# **In-Class Assignment: NLP Pipeline**
## *DATA 5420/6420*
## Name: Dallin Moore

In this in-class assignment we're going to run through the entire NLP pipeline and apply some common cleaning and text normalizing steps. We'll start with a text that needs extensive processing to run through the battery of processing steps, then we'll do the same on a much more simple text that requires less effort.

What steps you ned to do will depend on the text and the task at hand!

### Basic Outline of Steps:
1. Import text
2. Remove HTML (if applicable)
3. Case conversion
4. Contractions
5. Stemming/Lemmatization
6. Removing Stopwords
7. Tokenize text
8. Text Output

It's important to note that this list is NOT exhaustive, does NOT need to be done in this order, and which steps you choose WILL depend on the task at hand. The point of this exercise is to show you one procedure for cleaning/processing a text and show two options of output. This will vary based on a given text and what you want to do with it after!

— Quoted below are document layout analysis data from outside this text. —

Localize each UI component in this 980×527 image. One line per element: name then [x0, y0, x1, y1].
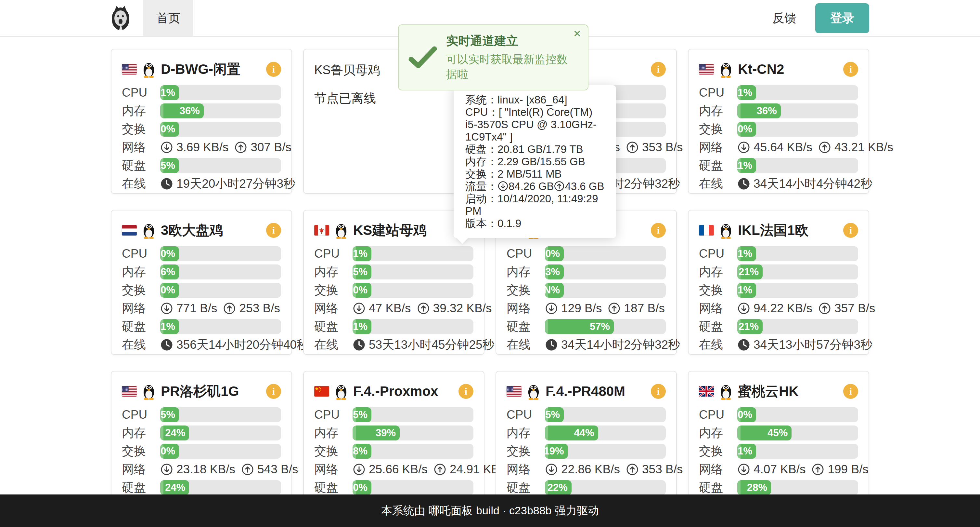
disk-progress-track: 21% — [737, 319, 858, 334]
stat-label-uptime: 在线 — [699, 337, 737, 353]
stat-row-memory: 内存 6% — [122, 265, 281, 279]
stat-row-network: 网络 47 KB/s 39.32 KB/s — [314, 301, 473, 316]
cpu-progress-fill: 0% — [545, 246, 564, 261]
info-icon[interactable]: i — [843, 384, 858, 399]
stat-row-disk: 硬盘 21% — [699, 319, 858, 334]
memory-percent-label: 3% — [545, 266, 564, 278]
flag-us-icon — [507, 386, 522, 396]
cpu-percent-label: 0% — [738, 409, 756, 421]
toast-realtime-channel: 实时通道建立 可以实时获取最新监控数据啦 ✕ — [398, 24, 589, 91]
stat-row-cpu: CPU 15% — [507, 407, 666, 422]
stat-label-uptime: 在线 — [314, 337, 353, 353]
stat-label-swap: 交换 — [314, 443, 353, 459]
network-down-value: 4.07 KB/s — [754, 463, 805, 476]
login-button[interactable]: 登录 — [815, 3, 869, 33]
stat-label-memory: 内存 — [507, 264, 545, 280]
stat-row-swap: 交换 0% — [699, 122, 858, 137]
cpu-progress-fill: 1% — [737, 246, 756, 261]
uptime-value: 34天14小时2分钟32秒 — [561, 337, 680, 353]
tooltip-row: 硬盘：20.81 GB/1.79 TB — [465, 143, 605, 155]
network-down-value: 94.22 KB/s — [754, 302, 812, 315]
info-icon[interactable]: i — [266, 223, 281, 238]
cpu-progress-fill: 0% — [160, 246, 179, 261]
uptime-value: 34天13小时57分钟3秒 — [754, 337, 872, 353]
disk-progress-track: 57% — [545, 319, 666, 334]
nav-tab-home[interactable]: 首页 — [143, 0, 193, 37]
footer: 本系统由 哪吒面板 build · c23b88b 强力驱动 — [0, 495, 980, 527]
info-icon[interactable]: i — [651, 223, 666, 238]
stat-row-swap: 交换 19% — [507, 444, 666, 459]
server-card: IKL法国1欧 i CPU 1% 内存 21% 交换 1% 网络 94.22 K… — [688, 210, 869, 355]
stat-label-uptime: 在线 — [122, 337, 160, 353]
disk-percent-label: 57% — [590, 321, 614, 332]
site-logo[interactable] — [111, 5, 130, 31]
network-up-value: 39.32 KB/s — [433, 302, 492, 315]
stat-row-memory: 内存 24% — [122, 425, 281, 441]
info-icon[interactable]: i — [843, 223, 858, 238]
cpu-percent-label: 5% — [353, 409, 371, 421]
memory-progress-fill: 39% — [353, 425, 400, 441]
memory-progress-fill: 3% — [545, 265, 564, 279]
swap-progress-track: 1% — [737, 283, 858, 298]
stat-label-network: 网络 — [314, 461, 353, 477]
toast-title: 实时通道建立 — [446, 33, 578, 49]
stat-row-uptime: 在线 356天14小时20分钟40秒 — [122, 337, 281, 352]
cpu-progress-track: 5% — [353, 407, 473, 422]
swap-progress-fill: 0% — [737, 122, 756, 137]
memory-percent-label: 45% — [767, 427, 792, 439]
stat-row-memory: 内存 36% — [699, 104, 858, 118]
info-icon[interactable]: i — [266, 384, 281, 399]
swap-progress-track: 0% — [353, 283, 473, 298]
flag-nl-icon — [122, 225, 137, 236]
stat-row-cpu: CPU 0% — [507, 246, 666, 261]
cpu-progress-track: 15% — [545, 407, 666, 422]
flag-us-icon — [699, 64, 714, 75]
network-speeds: 4.07 KB/s 199 B/s — [737, 463, 869, 476]
card-header: KS建站母鸡 i — [314, 221, 473, 240]
toast-close-icon[interactable]: ✕ — [573, 29, 581, 39]
stat-label-cpu: CPU — [699, 408, 737, 422]
tooltip-label: 流量： — [465, 180, 498, 192]
stat-label-disk: 硬盘 — [122, 157, 160, 174]
stat-label-uptime: 在线 — [122, 176, 160, 192]
stat-label-cpu: CPU — [314, 247, 353, 260]
network-speeds: 22.86 KB/s 353 B/s — [545, 463, 683, 476]
stat-row-cpu: CPU 0% — [699, 407, 858, 422]
nav-feedback-link[interactable]: 反馈 — [772, 10, 796, 26]
stat-label-swap: 交换 — [314, 282, 353, 298]
stat-row-swap: 交换 1% — [699, 283, 858, 298]
linux-tux-icon — [142, 383, 156, 400]
info-icon[interactable]: i — [266, 62, 281, 77]
stat-row-uptime: 在线 34天13小时57分钟3秒 — [699, 337, 858, 352]
stat-row-disk: 硬盘 11% — [699, 158, 858, 173]
memory-percent-label: 6% — [161, 266, 179, 278]
memory-progress-fill: 6% — [160, 265, 179, 279]
stat-row-cpu: CPU 5% — [122, 407, 281, 422]
info-icon[interactable]: i — [458, 384, 473, 399]
info-icon[interactable]: i — [651, 62, 666, 77]
stat-label-disk: 硬盘 — [699, 479, 737, 496]
stat-row-cpu: CPU 0% — [122, 246, 281, 261]
footer-panel-link[interactable]: 哪吒面板 — [429, 503, 473, 518]
server-info-tooltip: 系统：linux- [x86_64]CPU：[ "Intel(R) Core(T… — [453, 85, 616, 238]
memory-progress-fill: 21% — [737, 265, 763, 279]
network-speeds: 771 B/s 253 B/s — [160, 302, 280, 315]
disk-progress-track: 1% — [160, 319, 281, 334]
card-header: F.4.-PR480M i — [507, 382, 666, 401]
cpu-percent-label: 1% — [161, 87, 179, 99]
info-icon[interactable]: i — [843, 62, 858, 77]
cpu-percent-label: 1% — [353, 248, 371, 260]
network-speeds: 45.64 KB/s 43.21 KB/s — [737, 141, 893, 154]
network-up-value: 199 B/s — [827, 463, 868, 476]
stat-label-uptime: 在线 — [507, 337, 545, 353]
tooltip-value: linux- [x86_64] — [498, 94, 567, 106]
stat-row-network: 网络 45.64 KB/s 43.21 KB/s — [699, 140, 858, 155]
linux-tux-icon — [719, 222, 733, 239]
card-header: F.4.-Proxmox i — [314, 382, 473, 401]
info-icon[interactable]: i — [651, 384, 666, 399]
memory-percent-label: 24% — [165, 427, 189, 439]
cpu-progress-track: 1% — [737, 246, 858, 261]
stat-label-disk: 硬盘 — [122, 318, 160, 335]
disk-percent-label: 1% — [353, 321, 371, 332]
stat-row-swap: 交换 0% — [314, 283, 473, 298]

Here, we're going to be using lots of familiar libraries and packages, but we'll also introduce some new ones including the popular and useful `spacy` library! We'll also need `nltk`, `re`, `pprint`, `BeautifulSoup`, `contractions`, `pandas`, and `numpy`.

In [1]:
import nltk, re, pprint

from urllib import request
from bs4 import BeautifulSoup                                                                                   # needed for parsing HTML

!pip install contractions
import contractions                                                                                             # contractions dictionary
from string import punctuation

import spacy                                                                                                    # used for lemmatization/stemming
!python -m spacy download en_core_web_sm                # OR in Jupyter download in terminal using spacy download en_core_web_sm

from nltk.tokenize.toktok import ToktokTokenizer
from nltk.corpus import stopwords
tokenizer = ToktokTokenizer()                                                                                   # stopword removal
from nltk import word_tokenize

import pandas as pd
import numpy as np                                                                                              # general packages for data manipulation

Collecting contractions
  Downloading contractions-0.1.73-py2.py3-none-any.whl (8.7 kB)
Collecting textsearch>=0.0.21 (from contractions)
  Downloading textsearch-0.0.24-py2.py3-none-any.whl (7.6 kB)
Collecting anyascii (from textsearch>=0.0.21->contractions)
  Downloading anyascii-0.3.2-py3-none-any.whl (289 kB)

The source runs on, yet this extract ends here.